= Beginning of Section =

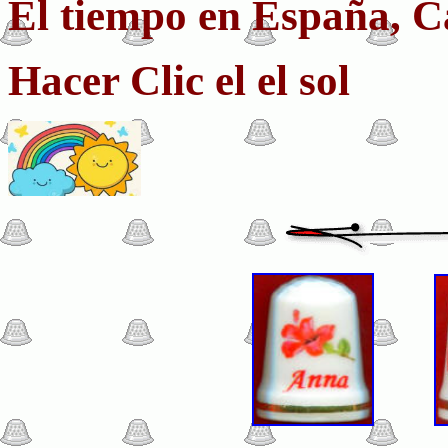
El tiempo en España, C
Hacer Clic el el sol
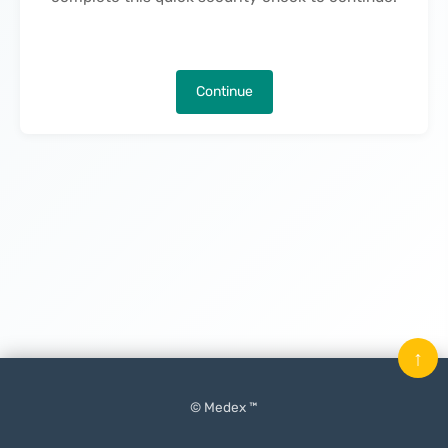
Continue
↑
© Medex ™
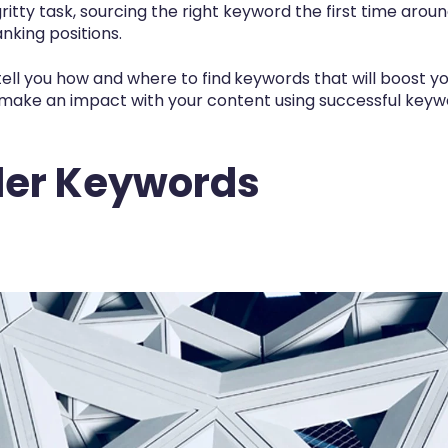
-gritty task, sourcing the right keyword the first time aroun
nking positions.
ell you how and where to find
keywords
that will boost 
make an impact with your content using successful keywo
ller Keywords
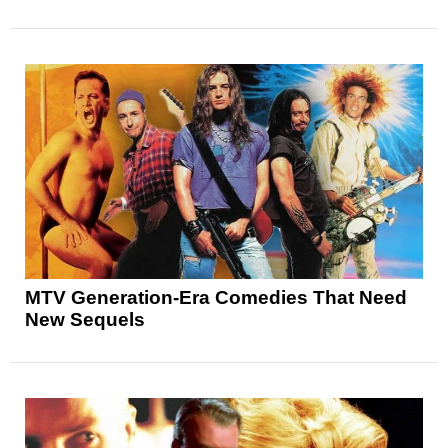
MTV Generation-Era Comedies That Need
New Sequels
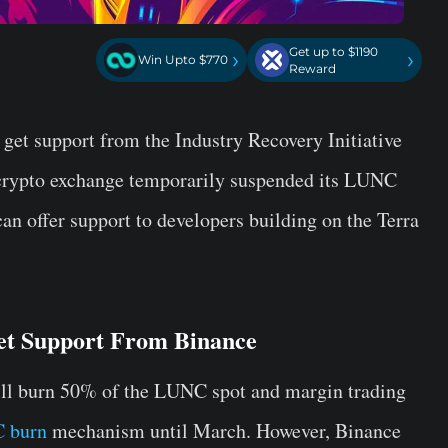
Get up to $1190
›
›
Win Upto $770
Reward
 get support from the Industry Recovery Initiative
crypto exchange temporarily suspended its LUNC
n offer support to developers building on the Terra
et Support From Binance
ill burn 50% of the LUNC spot and margin trading
 burn
mechanism until March. However, Binance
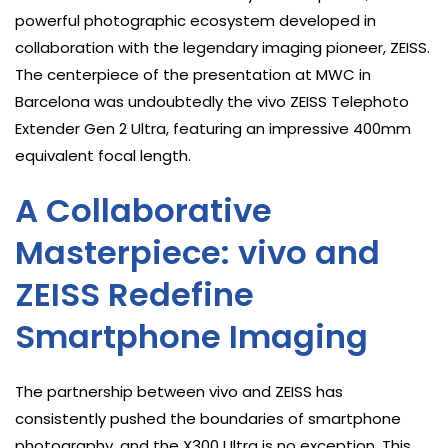
powerful photographic ecosystem developed in
collaboration with the legendary imaging pioneer, ZEISS.
The centerpiece of the presentation at MWC in
Barcelona was undoubtedly the vivo ZEISS Telephoto
Extender Gen 2 Ultra, featuring an impressive 400mm
equivalent focal length.
A Collaborative
Masterpiece: vivo and
ZEISS Redefine
Smartphone Imaging
The partnership between vivo and ZEISS has
consistently pushed the boundaries of smartphone
photography, and the X300 Ultra is no exception. This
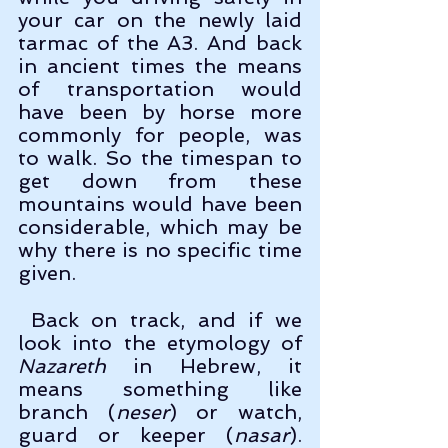
your car on the newly laid 
tarmac of the A3. And back 
in ancient times the means 
of transportation would 
have been by horse more 
commonly for people, was 
to walk. So the timespan to 
get down from these 
mountains would have been 
considerable, which may be 
why there is no specific time 
given. 
 Back on track, and if we 
look into the etymology of 
Nazareth
 in Hebrew, it 
means something like 
branch (
neser
) or watch, 
guard or keeper (
nasar
). 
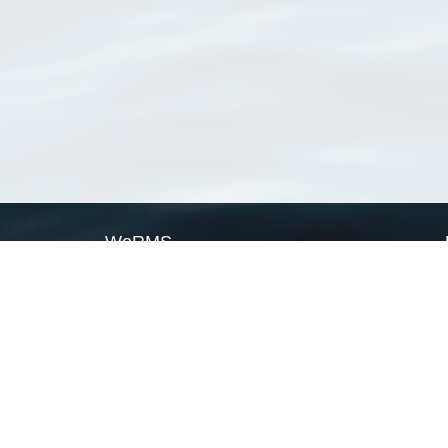
WoRMS
What is WoRMS
What is LifeWatch
Subregisters
Partners
WoRMS users
WoRMS in literature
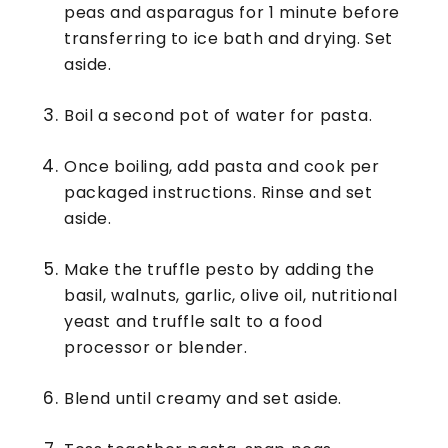
peas and asparagus for 1 minute before
transferring to ice bath and drying. Set
aside.
Boil a second pot of water for pasta.
Once boiling, add pasta and cook per
packaged instructions. Rinse and set
aside.
Make the truffle pesto by adding the
basil, walnuts, garlic, olive oil, nutritional
yeast and truffle salt to a food
processor or blender.
Blend until creamy and set aside.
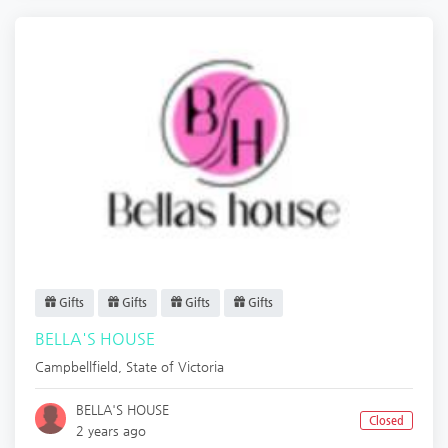
Gifts
Gifts
Gifts
Gifts
BELLA'S HOUSE
Campbellfield
,
State of Victoria
BELLA'S HOUSE
Closed
2 years ago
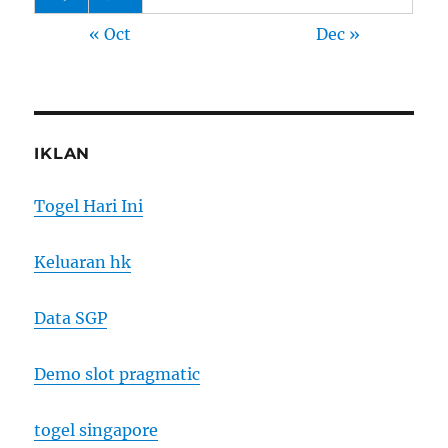
« Oct
Dec »
IKLAN
Togel Hari Ini
Keluaran hk
Data SGP
Demo slot pragmatic
togel singapore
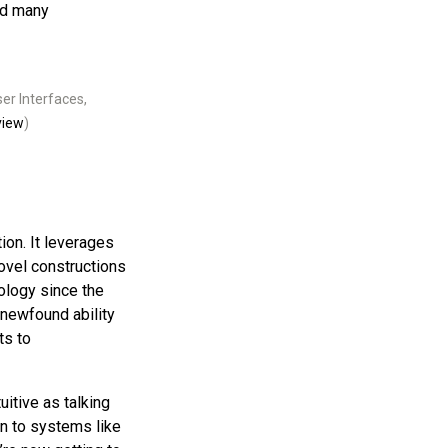
ed many
er Interfaces,
view
)
ion. It leverages
novel constructions
ology since the
 newfound ability
ts to
uitive as talking
in to systems like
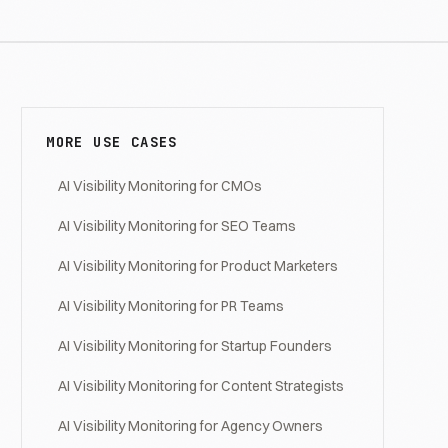
MORE USE CASES
AI Visibility Monitoring for CMOs
AI Visibility Monitoring for SEO Teams
AI Visibility Monitoring for Product Marketers
AI Visibility Monitoring for PR Teams
AI Visibility Monitoring for Startup Founders
AI Visibility Monitoring for Content Strategists
AI Visibility Monitoring for Agency Owners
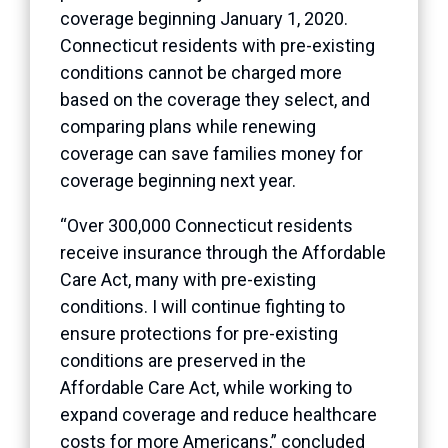
coverage beginning January 1, 2020.
Connecticut residents with pre-existing
conditions cannot be charged more
based on the coverage they select, and
comparing plans while renewing
coverage can save families money for
coverage beginning next year.
“Over 300,000 Connecticut residents
receive insurance through the Affordable
Care Act, many with pre-existing
conditions. I will continue fighting to
ensure protections for pre-existing
conditions are preserved in the
Affordable Care Act, while working to
expand coverage and reduce healthcare
costs for more Americans,” concluded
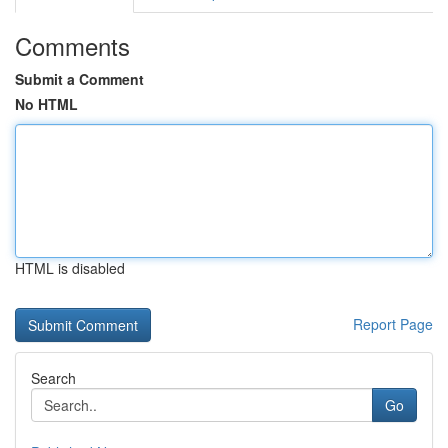
Comments
Submit a Comment
No HTML
HTML is disabled
Report Page
Search
Go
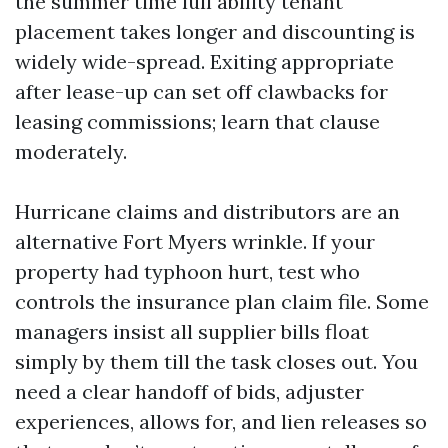
the summer time lull ability tenant
placement takes longer and discounting is
widely wide-spread. Exiting appropriate
after lease-up can set off clawbacks for
leasing commissions; learn that clause
moderately.
Hurricane claims and distributors are an
alternative Fort Myers wrinkle. If your
property had typhoon hurt, test who
controls the insurance plan claim file. Some
managers insist all supplier bills float
simply by them till the task closes out. You
need a clear handoff of bids, adjuster
experiences, allows for, and lien releases so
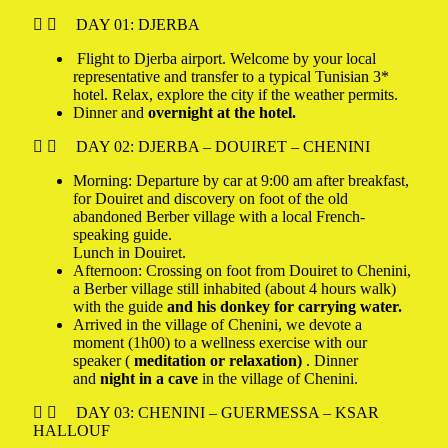
DAY 01: DJERBA
Flight to Djerba airport. Welcome by your local
representative and transfer to a typical Tunisian 3*
hotel. Relax, explore the city if the weather permits.
Dinner and
overnight at the hotel.
DAY 02: DJERBA – DOUIRET – CHENINI
Morning: Departure by car at 9:00 am after breakfast,
for Douiret and discovery on foot of the old
abandoned Berber village with a local French-
speaking guide.
Lunch in Douiret.
Afternoon: Crossing on foot from Douiret to Chenini,
a Berber village still inhabited (about 4 hours walk)
with the guide
and his donkey for carrying water.
Arrived in the village of Chenini, we devote a
moment (1h00) to a wellness exercise with our
speaker (
meditation or relaxation)
. Dinner
and
night in a cave
in the village of Chenini.
DAY 03: CHENINI – GUERMESSA – KSAR
HALLOUF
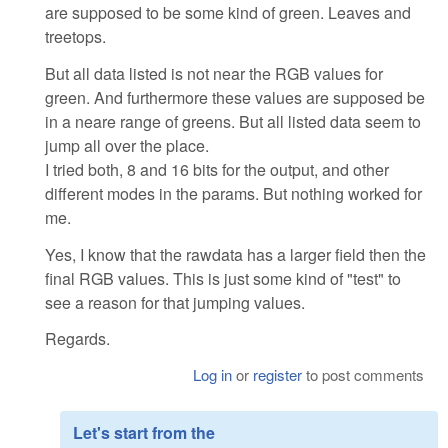
are supposed to be some kind of green. Leaves and
treetops.
But all data listed is not near the RGB values for
green. And furthermore these values are supposed be
in a neare range of greens. But all listed data seem to
jump all over the place.
I tried both, 8 and 16 bits for the output, and other
different modes in the params. But nothing worked for
me.
Yes, I know that the rawdata has a larger field then the
final RGB values. This is just some kind of "test" to
see a reason for that jumping values.
Regards.
Log in
or
register
to post comments
Let's start from the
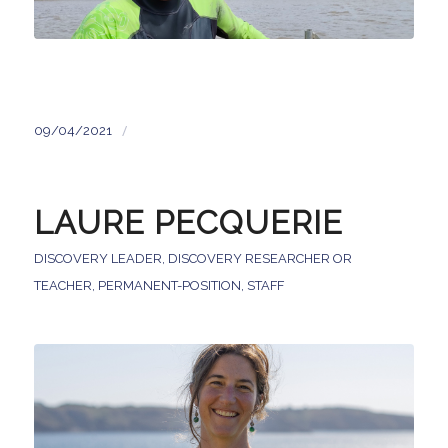
/
09/04/2021
LAURE PECQUERIE
DISCOVERY LEADER
,
DISCOVERY RESEARCHER OR
TEACHER
,
PERMANENT-POSITION
,
STAFF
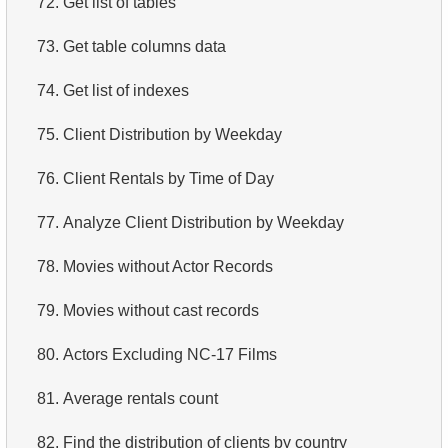
72.
Get list of tables
4.
Retrieve All Departments
73.
Get table columns data
5.
Staff Names
74.
Get list of indexes
6.
Product Categories
75.
Client Distribution by Weekday
7.
Ordered Languages List
76.
Client Rentals by Time of Day
8.
Top 5 Longest Films
77.
Analyze Client Distribution by Weekday
9.
Retrieve Staff Members by Store ID
78.
Movies without Actor Records
10.
Retrieve Films Over 3 Hours
79.
Movies without cast records
11.
Retrieve Film Titles by Description
80.
Actors Excluding NC-17 Films
12.
Customer Full Names
81.
Average rentals count
13.
Retrieve Actors by Name
82.
Find the distribution of clients by country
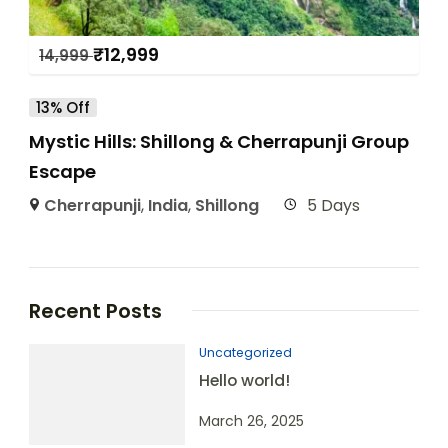
₹
12,999
14,999
13% Off
Mystic Hills: Shillong & Cherrapunji Group
Escape
Cherrapunji
,
India
,
Shillong
5 Days
Recent Posts
Uncategorized
Hello world!
March 26, 2025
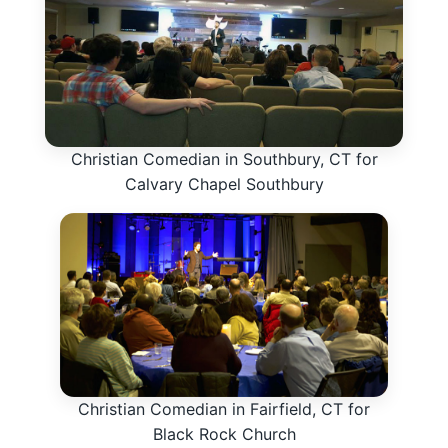
Christian Comedian in Southbury, CT for
Calvary Chapel Southbury
Christian Comedian in Fairfield, CT for
Black Rock Church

= End of Section =

** Task instructions **
Set down again, word for word, every line from the one with "What is WoRMS" to the one with "expand coverage and reduce healthcare" in the entries above, and omit the pictures.

** Response box **
What is WoRMS
What is LifeWatch
Subregisters
Partners
WoRMS users
WoRMS in literature
peas and asparagus for 1 minute before
transferring to ice bath and drying. Set
aside.
Boil a second pot of water for pasta.
Once boiling, add pasta and cook per
packaged instructions. Rinse and set
aside.
Make the truffle pesto by adding the
basil, walnuts, garlic, olive oil, nutritional
yeast and truffle salt to a food
processor or blender.
Blend until creamy and set aside.
Gifts
Gifts
Gifts
Gifts
BELLA'S HOUSE
Campbellfield
,
State of Victoria
BELLA'S HOUSE
Closed
2 years ago
« Oct
Dec »
IKLAN
Togel Hari Ini
Keluaran hk
Data SGP
Demo slot pragmatic
togel singapore
ed many
er Interfaces,
view
)
ion. It leverages
novel constructions
ology since the
 newfound ability
ts to
uitive as talking
in to systems like
MORE USE CASES
AI Visibility Monitoring for CMOs
AI Visibility Monitoring for SEO Teams
AI Visibility Monitoring for Product Marketers
AI Visibility Monitoring for PR Teams
AI Visibility Monitoring for Startup Founders
AI Visibility Monitoring for Content Strategists
AI Visibility Monitoring for Agency Owners
coverage beginning January 1, 2020.
Connecticut residents with pre-existing
conditions cannot be charged more
based on the coverage they select, and
comparing plans while renewing
coverage can save families money for
coverage beginning next year.
“Over 300,000 Connecticut residents
receive insurance through the Affordable
Care Act, many with pre-existing
conditions. I will continue fighting to
ensure protections for pre-existing
conditions are preserved in the
Affordable Care Act, while working to
expand coverage and reduce healthcare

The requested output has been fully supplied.